The firm may not label itself a green company, but it is not blind to worldwide trends. "The talk about energy is overarching to all fields," Matzat explains, "We're interested in the efficiency of all of the systems and the appropriateness of all of the construction materials; it's all a cascading effect." To understand the cascade, look at two concepts Sparkman & Stephens has been researching: paints that absorb less heat and gensets that burn less fuel. The paint repels heat and thereby reduces air conditioning load. Matzat recently exposed a panel coated with the paint to a 500-watt halogen light for 15 minutes, and it was merely warm to the touch; handling an uncoated panel would require oven mitts.
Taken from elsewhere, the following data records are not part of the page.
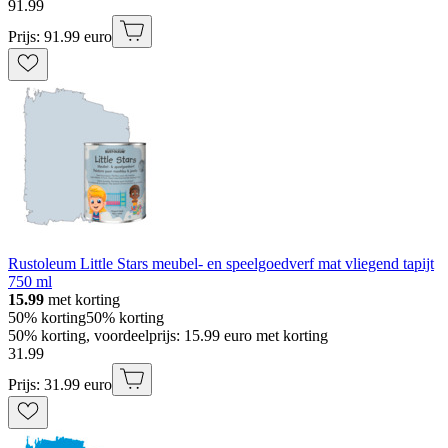
91
.
99
Prijs: 91.99 euro
Rustoleum Little Stars meubel- en speelgoedverf mat vliegend tapijt
750 ml
15.99
met korting
50% korting
50% korting
50% korting, voordeelprijs: 15.99 euro met korting
31
.
99
Prijs: 31.99 euro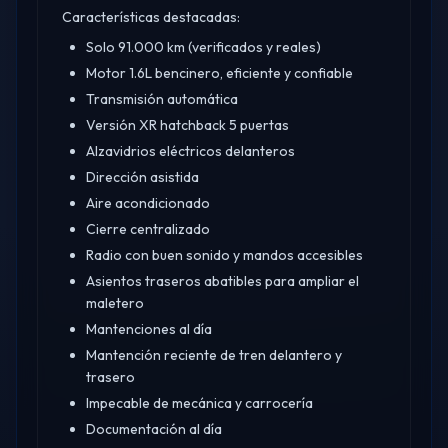
Características destacadas:
Solo 91.000 km (verificados y reales)
Motor 1.6L bencinero, eficiente y confiable
Transmisión automática
Versión XR hatchback 5 puertas
Alzavidrios eléctricos delanteros
Dirección asistida
Aire acondicionado
Cierre centralizado
Radio con buen sonido y mandos accesibles
Asientos traseros abatibles para ampliar el
maletero
Mantenciones al día
Mantención reciente de tren delantero y
trasero
Impecable de mecánica y carrocería
Documentación al día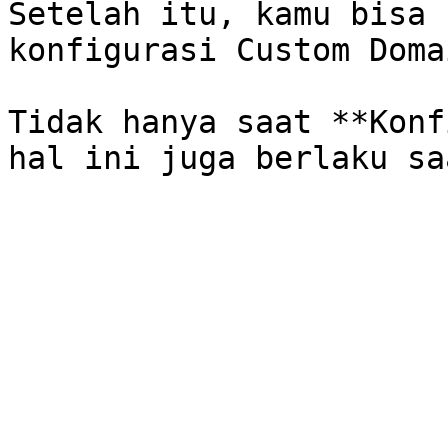
Setelah itu, kamu bisa 
konfigurasi Custom Domai
Tidak hanya saat **Konf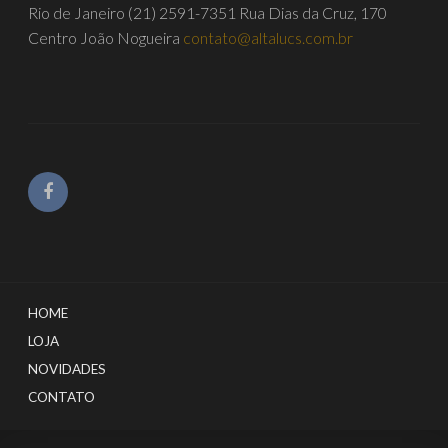
Rio de Janeiro
(21) 2591-7351
Rua Dias da Cruz, 170
Centro João Nogueira
contato@altalucs.com.br
HOME
LOJA
NOVIDADES
CONTATO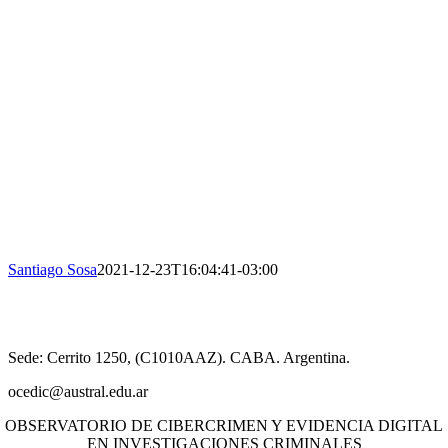
Santiago Sosa
2021-12-23T16:04:41-03:00
​Sede: Cerrito 1250, (C1010AAZ). CABA. Argentina.
ocedic@austral.edu.ar
OBSERVATORIO DE CIBERCRIMEN Y EVIDENCIA DIGITAL
EN INVESTIGACIONES CRIMINALES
As for gensets, instead of specifying two, each one capable of running the electrical systems on its own, Sparkman & Stephens is linking three smaller units in parallel, then connecting them into a monitoring system. The monitor automatically brings the next genset on line during high load periods, such as when the air conditioner kicks on, which shouldn't happen as often thanks to the new paint. As Matzat challenges, "We've got the technology, and it's reliable. Why not use it?"
Sparkman & Stephens' paring of excess continues underwater, with pod drives being featured on many of its new designs, replacing the traditional shaft system. As readers may already know, pod drives are more efficient because they're hydrodynamic; there is no shaft, prop strut, or rudder, and, with nothing ahead of the blades, the props pull less turbulent water.
Sparkman & Stephens' clients will be the only ones who will decide if the conservative bent will pay off, but it looks like it might. The firm states that the majority of its motoryacht customers is comprised of those who want a yacht large enough to live aboard but small enough to pilot themselves—the 50- to 70-foot range. Most could afford much larger vessels from other companies, but, as Matzat says, the engineering of a Sparkman & Stephens design makes it stand apart. The firm also takes pride in making frequent visits to any yard that's constructing one of its projects, ensuring that the work meets its standards as well as the builder's. That kind of attention to detail and Sparkman & Stephens' track record have created a steady stream of repeat customers, some families returning for generations and all looking to be part of the heritage of engineering from this world-renowned American firm.